**EXERCISE DESCRIPTION**
What is needed is an exact copy of every entry, without the pictures.

*** STUDY MATERIAL

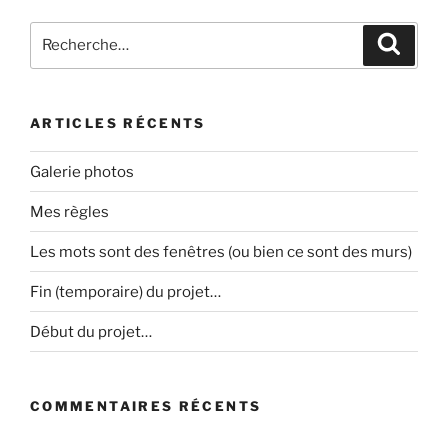
Recherche
Recher
pour
:
ARTICLES RÉCENTS
Galerie photos
Mes règles
Les mots sont des fenêtres (ou bien ce sont des murs)
Fin (temporaire) du projet…
Début du projet…
COMMENTAIRES RÉCENTS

******

**RESPONSE FOR THIS EXERCISE**
Recherche
Recher
pour
:
ARTICLES RÉCENTS
Galerie photos
Mes règles
Les mots sont des fenêtres (ou bien ce sont des murs)
Fin (temporaire) du projet…
Début du projet…
COMMENTAIRES RÉCENTS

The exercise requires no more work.